Тощий кивнул и легко поднялся с матраса. В его облике и впрямь было много такого, что напоминало лебедя: длинная шея, волнообразно, вперед-назад-вперед изогнутая спина, немигающий взгляд кругленьких глазок, нос клювиком. Отчего-то эти детали, вполне привлекательные в птице, выглядели отталкивающими в человеческом воплощении.
– А это, стал-быть, от тебя? – Барбур обошел вокруг Цахи. – Заезд на отдых, стал-быть. Тебе сколько лет, пацан?
– Шестнадцать, – спокойно отвечал Цахи.
– Мой кореш по интернату, – помог другу Боаз. – Давно в деле. В Рамат-Авиве наседкой сидел, пока не повязали.
Барбур с сомнением покрутил клювом.
– Давно в деле! – фыркнул из своего угла напомаженный. – На фига тебе малолетки, Барбур? Развел тут детский сад…
Хозяин Комплекса словно ждал этого вмешательства.
– А тебя, Кац, никто не спрашивал. Разве в годах дело? Ты вот на два года старше, а ума – чуть, одна борзость… – он снова повернулся к Цахи. – Только учти, пацан, отдыхать у нас не придется. Тут пахать надо.
– Слыхал, – кивнул Цахи. – Забесплатно в Комплексе только собаки лают.
Барбур удивленно крякнул.
– Молодец. Быстро усваиваешь… Стал-быть, так и решим. Поможешь пока гидам, а там посмотрим – может, и на что другое сгодишься… – он сделал знак парнишке-проводнику: – Бенизри, сгоняй-ка за Ромео.
– Бенизри туда, Бенизри сюда… – недовольно буркнул парнишка, который тем временем успел налить себе кофе и залечь на матрасы. – Что я тебе – йо-йо?
Кац наставительно поднял палец:
– Давай-давай, йо-йо. Босса уважать надо, слушаться. Учил я тебя, учил, а ты все никак не усвоишь…

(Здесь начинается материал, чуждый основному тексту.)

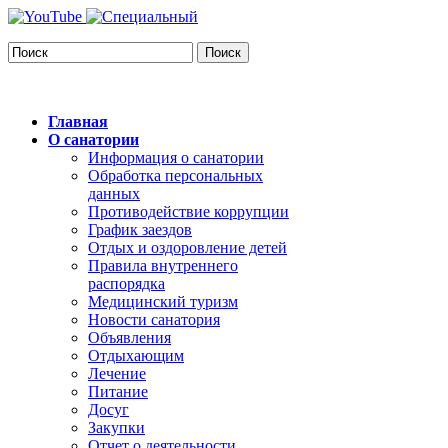
Поиск
Главная
О санатории
Информация о санатории
Обработка персональных
данных
Противодействие коррупции
График заездов
Отдых и оздоровление детей
Правила внутреннего
распорядка
Медицинский туризм
Новости санатория
Объявления
Отдыхающим
Лечение
Питание
Досуг
Закупки
Отчет о деятельности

Улыбался он нехорошо, словно нож вынимал – уголки рта не ползли вверх, к ушам, а резко раздвигались в стороны, открывая опасную острозубую щель. Вздохнув, парнишка отставил стакан и поднялся на ноги. Как видно, напомаженного Каца он побаивался куда больше, чем хозяина Комплекса. Цахи покосился на Боаза – компания Барбура выглядела не слишком приятной. К счастью, от них не потребовалось оставаться здесь. Пришедший через несколько минут длинный нескладный парень со странным прозвищем Дикий Ромео увел Цахи и Боаза к себе, на восьмой этаж корпуса Эй.

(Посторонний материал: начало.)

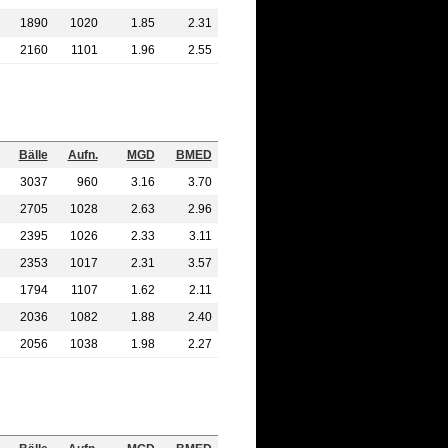
1890
1020
1.85
2.31
2160
1101
1.96
2.55
Bälle
Aufn.
MGD
BMED
3037
960
3.16
3.70
2705
1028
2.63
2.96
2395
1026
2.33
3.11
2353
1017
2.31
3.57
1794
1107
1.62
2.11
2036
1082
1.88
2.40
2056
1038
1.98
2.27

В комнате гидов было темно и тихо.
– Все спят, – вполголоса объяснил Ромео и посветил в угол на груду матрасов. – Ложитесь и вы. Одеяла там же. Утром поговорим.

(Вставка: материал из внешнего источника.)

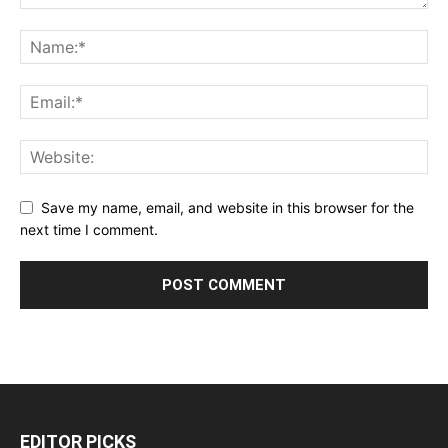
Save my name, email, and website in this browser for the
next time I comment.
EDITOR PICKS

Назавтра Цахи проснулся от почудившегося ему запаха домашнего уюта. Суть этого запаха угадывалась с безошибочной уверенностью – тем более удивительной, что Цахи никогда не знал ни особого уюта, ни настоящего дома. Лелея в себе это замечательное ощущение, он какое-то время лежал с закрытыми глазами и даже попробовал отступить назад, в сон, дабы продлить неожиданное счастье. Увы, диспозиция не располагала к подобному отступлению: солнце наотмашь хлестало по плотно зажмуренным векам, а неуклюжий маневр переворота на другой бок неизбежно потревожил бы хрупкую материю сна, а следовательно, и запаха. Вздохнув, Цахи сел, потянулся и открыл глаза.